Mr. Tompkins in VR

Mr. Tompkins in VR

A few years ago, when I was still in college (ok, maybe it was more than a few years ago) I read and enjoyed a little book from George Gamow titled Mr. Tompkins in paperback.  As you can read in Wikipedia, the books are structured as a series of dreams in which Mr Tompkins enters alternate worlds where the physical constants have radically different values from those they have in the real world. This results in the counterintuitive results of the theory of relativity and quantum mechanics becoming obvious in everyday life.

Reading such books, we can immerse ourselves, to some extent, in worlds with tweaked physical laws, and thus learn more about what they mean.

We could revisit this learning approach using new technologies, i.e., immersive virtual reality.

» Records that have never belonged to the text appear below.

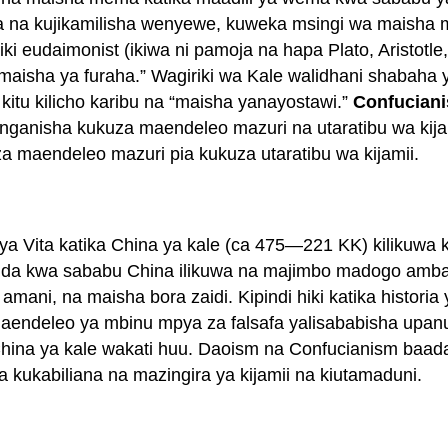
ua na kujikamilisha wenyewe, kuweka msingi wa maisha
i eudaimonist (ikiwa ni pamoja na hapa Plato, Aristotle
 maisha ya furaha.” Wagiriki wa Kale walidhani shabaha
kitu kilicho karibu na “maisha yanayostawi.”
Confucian
unganisha kukuza maendeleo mazuri na utaratibu wa kijam
a maendeleo mazuri pia kukuza utaratibu wa kijamii.
 ya Vita katika China ya kale (ca 475—221 KK) kilikuwa k
kawaida kwa sababu China ilikuwa na majimbo madogo a
, amani, na maisha bora zaidi. Kipindi hiki katika histor
endeleo ya mbinu mpya za falsafa yalisababisha upanuz
China ya kale wakati huu. Daoism na Confucianism baad
ukabiliana na mazingira ya kijamii na kiutamaduni.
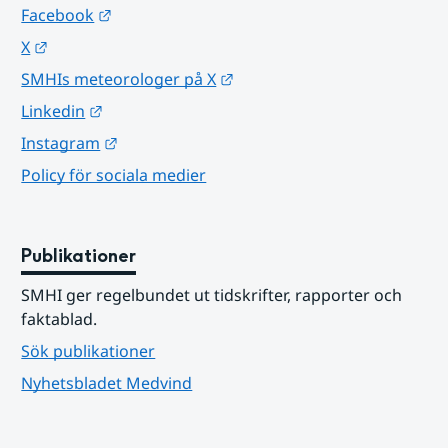
Länk till annan webbplats.
Facebook
Länk till annan webbplats.
X
Länk till annan webbplats.
SMHIs meteorologer på X
Länk till annan webbplats.
Linkedin
Länk till annan webbplats.
Instagram
Policy för sociala medier
Publikationer
SMHI ger regelbundet ut tidskrifter, rapporter och 
faktablad.
Sök publikationer
Nyhetsbladet Medvind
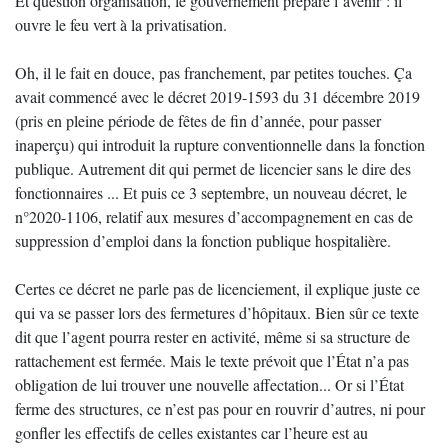
Et question organisation, le gouvernement prépare l’avenir : il
ouvre le feu vert à la privatisation.
Oh, il le fait en douce, pas franchement, par petites touches. Ça
avait commencé avec le décret 2019-1593 du 31 décembre 2019
(pris en pleine période de fêtes de fin d’année, pour passer
inaperçu) qui introduit la rupture conventionnelle dans la fonction
publique. Autrement dit qui permet de licencier sans le dire des
fonctionnaires ... Et puis ce 3 septembre, un nouveau décret, le
n°2020-1106, relatif aux mesures d’accompagnement en cas de
suppression d’emploi dans la fonction publique hospitalière.
Certes ce décret ne parle pas de licenciement, il explique juste ce
qui va se passer lors des fermetures d’hôpitaux. Bien sûr ce texte
dit que l’agent pourra rester en activité, même si sa structure de
rattachement est fermée. Mais le texte prévoit que l’État n’a pas
obligation de lui trouver une nouvelle affectation... Or si l’État
ferme des structures, ce n’est pas pour en rouvrir d’autres, ni pour
gonfler les effectifs de celles existantes car l’heure est au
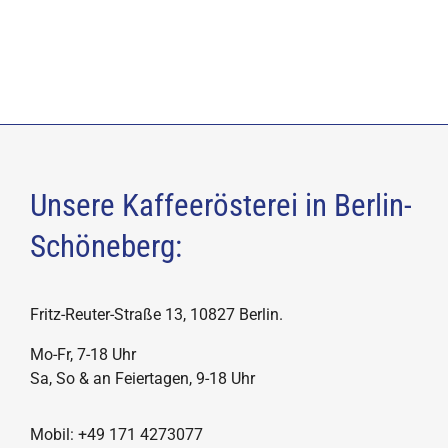
Unsere Kaffeerösterei in Berlin-
Schöneberg:
Fritz-Reuter-Straße 13, 10827 Berlin.
Mo-Fr, 7-18 Uhr
Sa, So & an Feiertagen, 9-18 Uhr
Mobil: +49 171 4273077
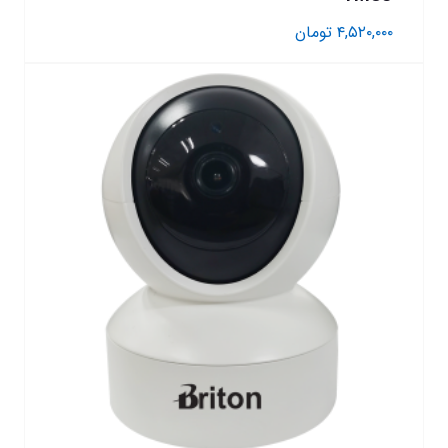
۴,۵۲۰,۰۰۰
تومان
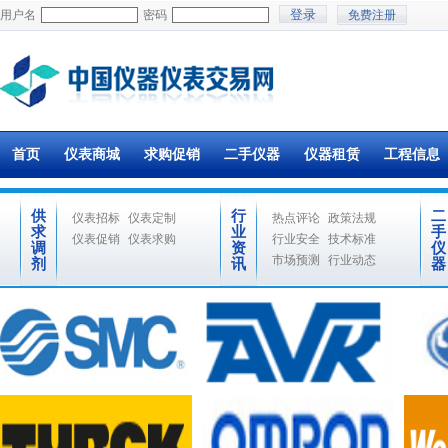
用户名
密码
免费注册
首页
仪表商城
求购促销
二手仪器
仪器租赁
工程信息
供
行
二
仪表招标
仪表定制
热点评论
政策法规
求
业
手
仪表促销
仪表求购
行业安全
技术标准
调
资
仪
市场预测
行业动态
剂
讯
器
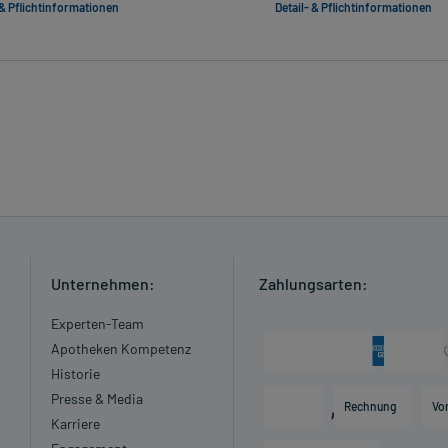
 & Pflichtinformationen
Detail- & Pflichtinformationen
Unternehmen:
Zahlungsarten:
Experten-Team
Apotheken Kompetenz
Historie
Presse & Media
Rechnung
Vo
Karriere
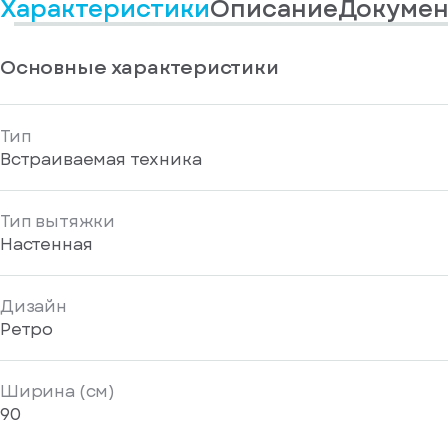
Характеристики
Описание
Докумен
информационные
у
вас
материалы
есть
Отправить
аккаунт
Основные характеристики
Тип
Встраиваемая техника
Тип вытяжки
Настенная
Дизайн
Ретро
Ширина (см)
90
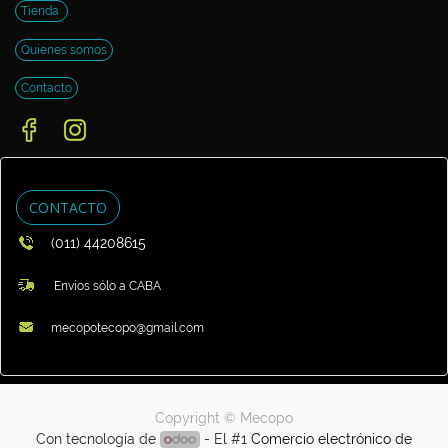
Tienda
Quienes somos
Contacto
CONTACTO
(011) 44208615
Envíos sólo a CABA
mecopotecopo@gmail.com
Copyright ©
Mecopo
Con tecnología de
- El #1
Comercio electrónico de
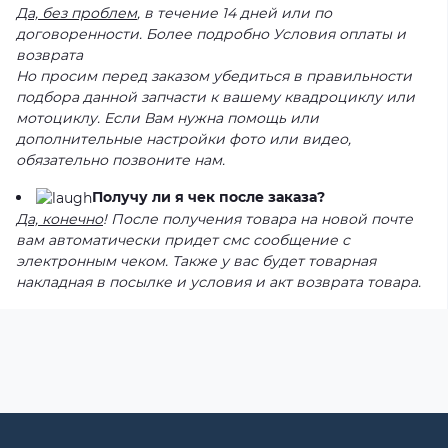
Да, без проблем
, в течение 14 дней или по
договоренности. Более подробно Условия оплаты и
возврата
Но просим перед заказом убедиться в правильности
подбора данной запчасти к вашему квадроциклу или
мотоциклу. Если Вам нужна помощь или
дополнительные настройки фото или видео,
обязательно позвоните нам.
Получу ли я чек после заказа?
Да, конечно
! После получения товара на новой почте
вам автоматически придет смс сообщение с
электронным чеком. Также у вас будет товарная
накладная в посылке и условия и акт возврата товара.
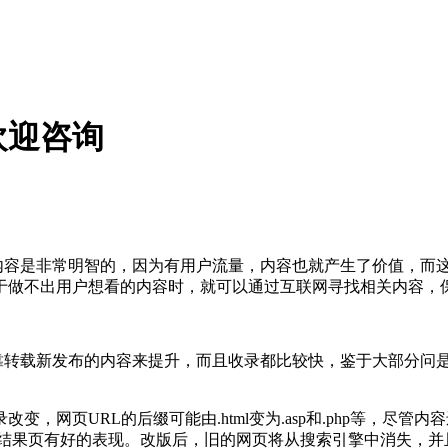
欢迎咨询
的内容是非常明智的，因为有用户流量，内容也就产生了价值，而
于做不出用户想看的内容时，就可以通过互联网寻找相关内容，
靠转载新发布的内容来提升，而且收录都比较快，鉴于大部分问是
，网页URL的后缀可能由.html变为.asp和.php等，尽
擎结果页有好的表现。改版后，旧的网页将从搜索引擎中消失，并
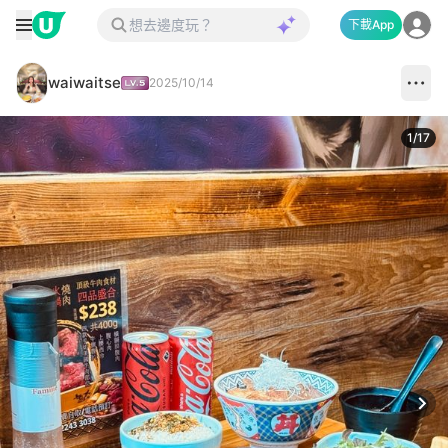
下載App
waiwaitse
2025/10/14
1
/
17
Next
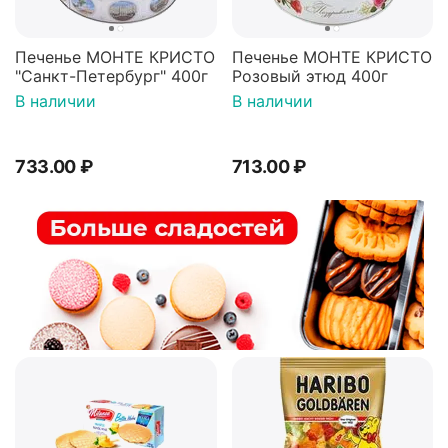
Печенье МОНТЕ КРИСТО
Печенье МОНТЕ КРИСТО
"Санкт-Петербург" 400г
Розовый этюд 400г
В наличии
В наличии
733.00
₽
713.00
₽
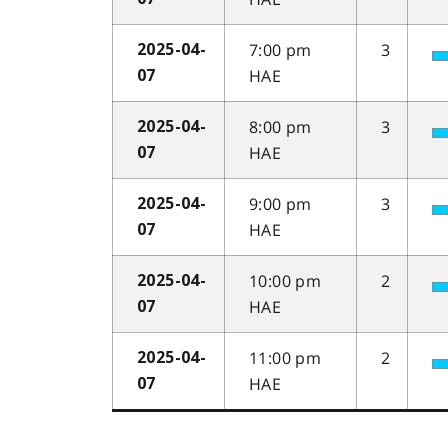
7:00 pm
3
2025-04-
HAE
07
8:00 pm
3
2025-04-
HAE
07
9:00 pm
3
2025-04-
HAE
07
10:00 pm
2
2025-04-
HAE
07
11:00 pm
2
2025-04-
HAE
07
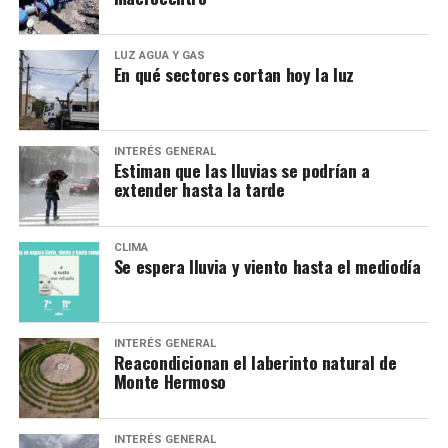
LUZ AGUA Y GAS
En qué sectores cortan hoy la luz
INTERÉS GENERAL
Estiman que las lluvias se podrían a
extender hasta la tarde
CLIMA
Se espera lluvia y viento hasta el mediodía
INTERÉS GENERAL
Reacondicionan el laberinto natural de
Monte Hermoso
INTERÉS GENERAL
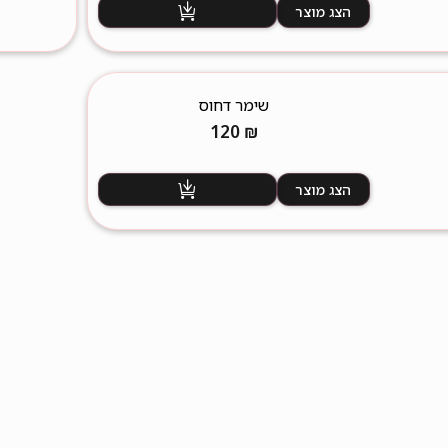
הצג מוצר
שימר דחוס
120
₪
הצג מוצר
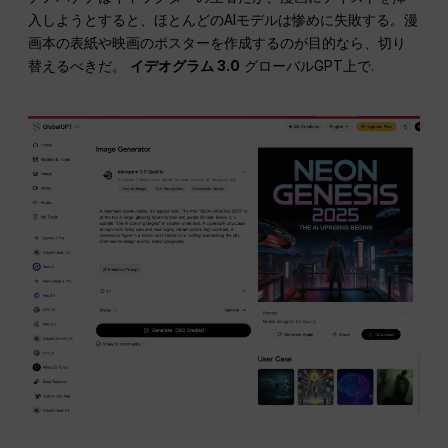
入しようとすると、ほとんどのAIモデルは惨めに失敗する。漫
画本の表紙や映画のポスターを作成するのが目的なら、切り
替えるべきだ。
イデオグラム 3.0
グローバルGPT上で.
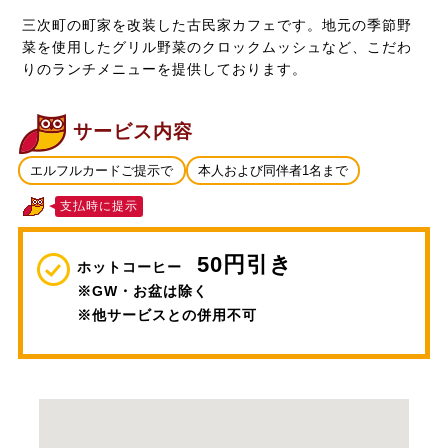
三次町の町家を改装した古民家カフェです。地元の季節野
菜を使用したグリル野菜のクロックムッシュなど、こだわ
りのランチメニューを提供しております。
サービス内容
エルフルカードご提示で
本人および同伴者1名まで
支払時に提示
50円引き
ホットコーヒー
※GW・お盆は除く
※他サービスとの併用不可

For example, what would happen if the speed of light and the associated structure of space-time was reduced to the scale of everyday experience. I don't know, say it was 50 m/s. We could experience, through VR,  length contraction, time dilation and the twin paradox, the relativity of simultaneity and other relativistic phenomena going to work, or on a trip to a meeting. We could, or rather, would have to internalize these physical phenomena: our survival would depend on it. What about quantum physics? What would you experience if the quantum for action, Plank's constant, where much larger? We could experience tunneling and other interference phenomena, for example. Path integral "existentialism" would become commonplace. 

Well, the world we experience is not this one. Yet, using VR we could immerse ourselves in such worlds and learn, in a deeper way these concepts. How does the world feel at nanoscale? This "immersion" is more or less what physics students do when they learn these abstract boxes: develop intuition relying on our own "reality machine" simulations. We play with concepts, try to visualize, until we internalize the basic conceptual structures.

In fact, I would claim we learn quite a bit of classical physics by experiencing it. Our bodies know about forces, inertia, gravity, friction ... Could we not teach ourselves more?

Another interesting idea would be to implement in VR an experience like the one suggested in Greg Egan's Quarantine, where some people can avoid collapsing the wave function when the make an observation (in QMs, it is assumed that measurements are somehow responsible for the collapse of the wavefunction). Or what about falling into a black hole? Could we somehow experience that?

Finally, VR could be used in the process of research itself, as a tool to supplement or instantiate what physicists often use: gedankens, or thought experiments (see Reiner and Burko, On the Limitations of Thought Experiments in Physics and the Consequences for Physics Education , Science & Education 12: 365–385, 2003.)

The possibilities appear to be endless.